Aku sendiri di sini, itu masalahnya, terlebih aku tidak tahu di mana tepatnya
aku berada sekarang. Tiba-tiba sebuah tembakan dari sebuah launcher mengenai
pepohonan di sisiku. Sial, aku masih di kejar. Yang ada dipikiranku saat ini
hanya 'jangan sampai tertangkap dan tetap
bertahan hidup, apapun caranya'.
“Tolong aku!! Aku sedang dikejar
oleh Accretia di daerah Hutan Buas"
“Ada berapa Accretia yang
mengejarmu?"
“Sekitar empat buah.
Cepatlaaaahhh!!! Aku belum bisa melawan merekaaa!!!" aku hampir saja
berteriak pada operator Markas.
“Vale, kau di mana?" tanya
Viren.
“Empat buah Besi Bernyawa itu
mengejarku. Menembakiku dengan membabi butaaaaa!!! Aaaarrrgggghhh!!!" dan
tembakan yang terakhir meleset namun tepat membakar tangan kananku. Sial. Aku
lebih memilih tanganku digigit oleh Villain Cannibal daripada tertembak seperti
ini.
“Kau baik-baik saja, Vale?"
“Aku rasa kau tahu jawabaannya,
Viren; sangat tidak baik sekali" aku benci menjawab pertanyaan macam itu.
Tiba-tiba aku terperosok dan sukses terguling di tanah yang landai. Tak usah
tanya apa itu sakit atau tidak, terlebih tanganku terkena serangan launcher.

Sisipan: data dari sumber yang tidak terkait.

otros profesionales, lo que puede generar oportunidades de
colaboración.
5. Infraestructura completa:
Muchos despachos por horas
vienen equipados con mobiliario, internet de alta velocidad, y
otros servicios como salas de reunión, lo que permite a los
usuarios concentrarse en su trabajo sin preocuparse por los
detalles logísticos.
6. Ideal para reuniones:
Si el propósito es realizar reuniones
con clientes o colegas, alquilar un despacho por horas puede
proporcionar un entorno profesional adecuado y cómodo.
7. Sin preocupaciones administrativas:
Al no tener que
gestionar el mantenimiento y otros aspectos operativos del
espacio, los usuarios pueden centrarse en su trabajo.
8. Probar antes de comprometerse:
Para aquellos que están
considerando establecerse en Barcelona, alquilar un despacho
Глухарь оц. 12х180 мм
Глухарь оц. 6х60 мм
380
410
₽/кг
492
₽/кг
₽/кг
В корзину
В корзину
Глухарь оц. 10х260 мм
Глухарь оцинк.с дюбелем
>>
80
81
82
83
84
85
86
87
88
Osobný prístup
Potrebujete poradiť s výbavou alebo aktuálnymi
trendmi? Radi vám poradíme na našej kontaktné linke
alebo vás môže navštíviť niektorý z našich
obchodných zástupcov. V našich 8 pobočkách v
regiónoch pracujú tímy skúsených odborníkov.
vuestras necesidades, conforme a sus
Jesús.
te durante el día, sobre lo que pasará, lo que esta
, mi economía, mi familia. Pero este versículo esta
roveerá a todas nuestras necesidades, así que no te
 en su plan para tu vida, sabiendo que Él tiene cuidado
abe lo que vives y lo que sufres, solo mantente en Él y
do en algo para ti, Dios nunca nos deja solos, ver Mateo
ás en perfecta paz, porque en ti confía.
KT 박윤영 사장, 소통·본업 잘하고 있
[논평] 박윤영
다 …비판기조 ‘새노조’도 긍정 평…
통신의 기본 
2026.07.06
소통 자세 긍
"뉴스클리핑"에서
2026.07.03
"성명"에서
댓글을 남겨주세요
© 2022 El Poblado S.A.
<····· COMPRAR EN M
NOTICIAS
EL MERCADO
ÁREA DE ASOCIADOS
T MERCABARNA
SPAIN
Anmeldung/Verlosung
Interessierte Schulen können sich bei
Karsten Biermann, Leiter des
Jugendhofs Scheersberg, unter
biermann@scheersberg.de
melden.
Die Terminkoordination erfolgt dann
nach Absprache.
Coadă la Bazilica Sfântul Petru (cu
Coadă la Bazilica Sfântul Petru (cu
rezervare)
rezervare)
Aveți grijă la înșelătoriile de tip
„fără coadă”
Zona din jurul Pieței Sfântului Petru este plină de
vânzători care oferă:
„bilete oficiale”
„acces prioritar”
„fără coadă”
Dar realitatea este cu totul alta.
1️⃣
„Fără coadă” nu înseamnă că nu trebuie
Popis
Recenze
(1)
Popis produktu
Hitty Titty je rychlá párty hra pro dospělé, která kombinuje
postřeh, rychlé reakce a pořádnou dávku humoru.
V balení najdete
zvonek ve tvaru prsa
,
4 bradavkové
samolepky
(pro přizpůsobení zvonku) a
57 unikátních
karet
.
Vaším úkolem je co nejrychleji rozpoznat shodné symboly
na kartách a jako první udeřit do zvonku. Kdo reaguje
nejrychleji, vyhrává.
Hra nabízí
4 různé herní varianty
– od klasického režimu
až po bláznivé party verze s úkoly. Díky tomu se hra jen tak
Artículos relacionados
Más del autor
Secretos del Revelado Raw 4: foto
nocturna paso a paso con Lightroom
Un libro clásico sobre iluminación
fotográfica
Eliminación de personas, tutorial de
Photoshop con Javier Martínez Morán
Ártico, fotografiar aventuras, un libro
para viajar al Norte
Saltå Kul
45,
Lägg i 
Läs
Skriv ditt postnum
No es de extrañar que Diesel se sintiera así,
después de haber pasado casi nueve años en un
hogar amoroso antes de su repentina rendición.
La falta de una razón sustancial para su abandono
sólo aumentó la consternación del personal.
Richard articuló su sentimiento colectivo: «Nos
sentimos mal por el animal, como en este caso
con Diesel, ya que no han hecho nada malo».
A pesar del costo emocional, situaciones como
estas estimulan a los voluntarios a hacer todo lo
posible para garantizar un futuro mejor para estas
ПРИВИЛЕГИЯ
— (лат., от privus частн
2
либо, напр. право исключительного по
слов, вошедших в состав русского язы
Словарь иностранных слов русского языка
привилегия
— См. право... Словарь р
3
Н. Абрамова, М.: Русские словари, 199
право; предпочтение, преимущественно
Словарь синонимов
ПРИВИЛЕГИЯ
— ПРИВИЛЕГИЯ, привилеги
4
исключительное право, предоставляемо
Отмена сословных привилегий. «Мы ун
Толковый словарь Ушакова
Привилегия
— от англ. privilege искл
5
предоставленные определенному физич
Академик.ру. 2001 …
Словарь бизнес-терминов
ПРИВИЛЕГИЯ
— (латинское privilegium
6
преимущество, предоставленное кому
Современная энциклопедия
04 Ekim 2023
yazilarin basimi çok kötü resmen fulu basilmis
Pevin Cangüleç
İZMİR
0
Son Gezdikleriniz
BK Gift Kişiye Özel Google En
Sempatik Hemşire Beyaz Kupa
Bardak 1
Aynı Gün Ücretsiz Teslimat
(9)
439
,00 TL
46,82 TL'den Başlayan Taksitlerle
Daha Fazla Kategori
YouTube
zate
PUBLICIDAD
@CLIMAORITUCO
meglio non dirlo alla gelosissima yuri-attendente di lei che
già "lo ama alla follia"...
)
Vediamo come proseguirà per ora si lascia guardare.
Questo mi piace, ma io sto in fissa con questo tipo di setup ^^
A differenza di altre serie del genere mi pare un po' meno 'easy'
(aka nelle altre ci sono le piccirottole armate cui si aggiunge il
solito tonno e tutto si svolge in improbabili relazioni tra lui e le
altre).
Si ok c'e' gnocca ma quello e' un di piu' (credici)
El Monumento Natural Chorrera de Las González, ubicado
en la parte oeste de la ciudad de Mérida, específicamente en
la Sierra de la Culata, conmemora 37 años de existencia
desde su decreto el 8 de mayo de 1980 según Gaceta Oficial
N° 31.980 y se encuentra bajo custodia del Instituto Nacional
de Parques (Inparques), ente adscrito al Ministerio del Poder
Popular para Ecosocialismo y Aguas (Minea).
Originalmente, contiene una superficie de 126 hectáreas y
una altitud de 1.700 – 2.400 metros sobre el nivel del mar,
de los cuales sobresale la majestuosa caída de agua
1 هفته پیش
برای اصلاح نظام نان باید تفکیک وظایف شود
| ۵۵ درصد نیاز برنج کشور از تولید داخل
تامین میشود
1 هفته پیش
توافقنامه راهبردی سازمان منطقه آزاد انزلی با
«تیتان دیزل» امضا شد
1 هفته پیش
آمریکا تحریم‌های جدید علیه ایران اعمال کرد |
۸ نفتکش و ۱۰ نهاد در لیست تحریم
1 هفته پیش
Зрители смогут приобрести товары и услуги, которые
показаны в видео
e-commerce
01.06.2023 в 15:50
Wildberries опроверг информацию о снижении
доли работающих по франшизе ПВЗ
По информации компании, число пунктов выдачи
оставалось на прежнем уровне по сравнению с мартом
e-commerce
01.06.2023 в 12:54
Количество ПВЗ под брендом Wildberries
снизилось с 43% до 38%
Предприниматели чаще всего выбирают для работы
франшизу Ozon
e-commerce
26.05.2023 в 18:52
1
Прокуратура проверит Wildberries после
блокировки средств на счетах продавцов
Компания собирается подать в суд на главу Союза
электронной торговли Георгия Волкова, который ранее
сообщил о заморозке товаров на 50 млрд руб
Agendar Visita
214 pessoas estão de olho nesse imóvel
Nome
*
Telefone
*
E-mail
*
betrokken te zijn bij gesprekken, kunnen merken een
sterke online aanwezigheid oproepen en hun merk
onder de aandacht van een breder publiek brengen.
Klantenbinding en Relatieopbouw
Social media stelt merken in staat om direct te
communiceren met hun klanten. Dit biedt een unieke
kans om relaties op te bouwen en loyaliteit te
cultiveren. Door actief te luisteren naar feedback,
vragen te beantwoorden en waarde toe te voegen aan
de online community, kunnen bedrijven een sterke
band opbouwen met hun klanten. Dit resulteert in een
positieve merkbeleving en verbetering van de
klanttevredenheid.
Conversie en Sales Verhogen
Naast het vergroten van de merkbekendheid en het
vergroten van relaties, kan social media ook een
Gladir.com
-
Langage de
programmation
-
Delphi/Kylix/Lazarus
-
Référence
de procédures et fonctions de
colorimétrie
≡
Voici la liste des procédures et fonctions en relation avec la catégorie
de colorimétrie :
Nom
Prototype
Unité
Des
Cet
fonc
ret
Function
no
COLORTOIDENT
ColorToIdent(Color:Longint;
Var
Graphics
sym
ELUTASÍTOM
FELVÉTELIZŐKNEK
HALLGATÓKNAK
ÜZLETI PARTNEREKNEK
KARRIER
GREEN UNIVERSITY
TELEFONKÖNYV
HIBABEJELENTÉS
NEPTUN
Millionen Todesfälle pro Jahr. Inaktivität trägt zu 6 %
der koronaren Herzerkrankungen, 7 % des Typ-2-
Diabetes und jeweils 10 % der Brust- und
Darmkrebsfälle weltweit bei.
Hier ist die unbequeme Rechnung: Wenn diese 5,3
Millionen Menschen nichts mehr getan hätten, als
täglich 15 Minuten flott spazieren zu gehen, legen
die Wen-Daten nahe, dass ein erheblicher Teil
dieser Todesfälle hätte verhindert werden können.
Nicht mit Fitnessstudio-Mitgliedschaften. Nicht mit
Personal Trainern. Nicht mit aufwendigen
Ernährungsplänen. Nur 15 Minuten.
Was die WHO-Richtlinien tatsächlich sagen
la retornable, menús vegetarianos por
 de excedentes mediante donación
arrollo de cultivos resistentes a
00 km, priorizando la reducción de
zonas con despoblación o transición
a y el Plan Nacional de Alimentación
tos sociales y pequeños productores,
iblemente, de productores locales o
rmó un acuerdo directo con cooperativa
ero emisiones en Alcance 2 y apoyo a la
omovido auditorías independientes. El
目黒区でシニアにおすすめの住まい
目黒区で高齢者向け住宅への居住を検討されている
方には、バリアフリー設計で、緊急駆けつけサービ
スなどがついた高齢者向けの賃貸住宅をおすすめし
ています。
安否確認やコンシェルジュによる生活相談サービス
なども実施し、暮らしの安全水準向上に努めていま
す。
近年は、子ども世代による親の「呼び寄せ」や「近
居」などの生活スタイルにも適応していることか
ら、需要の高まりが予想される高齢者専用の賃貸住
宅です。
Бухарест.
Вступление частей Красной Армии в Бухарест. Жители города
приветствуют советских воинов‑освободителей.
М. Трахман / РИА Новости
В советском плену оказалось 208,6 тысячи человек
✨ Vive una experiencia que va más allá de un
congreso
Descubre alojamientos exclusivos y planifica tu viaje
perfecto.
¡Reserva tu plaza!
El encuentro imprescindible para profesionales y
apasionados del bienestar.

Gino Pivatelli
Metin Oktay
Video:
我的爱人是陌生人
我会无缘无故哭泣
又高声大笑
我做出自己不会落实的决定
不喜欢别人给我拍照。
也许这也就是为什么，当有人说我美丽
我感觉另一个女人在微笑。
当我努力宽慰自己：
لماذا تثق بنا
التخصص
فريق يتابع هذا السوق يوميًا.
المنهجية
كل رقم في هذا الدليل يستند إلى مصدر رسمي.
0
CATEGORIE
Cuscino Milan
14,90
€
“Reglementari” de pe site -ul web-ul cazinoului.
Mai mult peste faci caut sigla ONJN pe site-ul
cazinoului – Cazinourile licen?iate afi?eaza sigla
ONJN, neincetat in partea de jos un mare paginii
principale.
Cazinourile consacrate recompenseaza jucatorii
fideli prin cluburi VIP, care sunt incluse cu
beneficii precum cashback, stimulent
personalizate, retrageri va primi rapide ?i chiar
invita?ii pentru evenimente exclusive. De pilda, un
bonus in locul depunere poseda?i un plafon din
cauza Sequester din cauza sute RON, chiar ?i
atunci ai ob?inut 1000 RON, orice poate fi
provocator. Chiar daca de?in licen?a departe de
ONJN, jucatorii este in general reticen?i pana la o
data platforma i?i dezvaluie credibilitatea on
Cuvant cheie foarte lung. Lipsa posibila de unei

Dan akhirnya berhenti, tepat di sisi sebuah jurang. Itu hampir saja. Tubuhku
rasanya tak berbentuk lagi. Aku bahkan lupa kalau aku masih bisa bergerak. Aku
telentang begitu saja di sana. Aku mencoba menghububungi Markas tapi—ini hal
yang paling kubenci—MC-ku rusak. Harapanku hanya satu, yaitu agar mereka tidak menemukanku—baik
dalam keadaan hidup atau mati. Aku menengok ke bawah jurang; ada sebuah sungai
yang mengalir dan pepohonan lainnya yang rimbun menutupi apa yang ada di
bawahnya. Jurang itu memang tidak terlalu dalam—mungkin setinggi bangunan dua
atau tiga lantai—tapi cukup untuk bisa meremukkan tubuh bila terjatuh. Aku
merasakan dahaga saat melihat aliraan sungai tapi ini bukan saatnya untuk
memikirkan air. Aku mencoba menikmati rasa sakit dan nyeri yang aku alami saat
ini, tapi gagal. Ini benar-benar bukan hal yang bisa aku nikmati. Sial. Aku
terdiam. Hening. Hanya ada suara jangkrik dan cicit burung senja. Aku bersiul
dengan memainkan sebuah nada. Lalu terdengar suara siulan yang sama. Ah, itu
pasti Mocking Bird—burung yang bisa menirukan nada yang didengarnya. Setahuku
para pendahulu menggunakannya sebagai alat untuk mengetahui adanya bahaya atau
musuh di dekat perbatasan. Burung itu bisa menjadi alat komunikasi dalam
peperangan.
“Ke mana lagi kita harus mencarinya?
Ia menghilang membawa semua data penting kita" aku mendengar suara
seseorang dari bawah sana. Aku menengok ke bawah. Ah, itu orang-orang dari
Markas. Entah kenapa rasanya harapanku untuk tetap hidup lebih lama makin besar
semenjak melihat orang-orang itu. Baru saja aku hendak berteriak untuk meminta
bantuan, aku melihat dua buah Accretia mendekati mereka. Aku hampir saja
berteriak untuk memperingati mereka sebelum akhirnya aku tahu kedua Accretia
itu malah berbicara dengan mereka. Pemandangan itu cukup janggal untukku.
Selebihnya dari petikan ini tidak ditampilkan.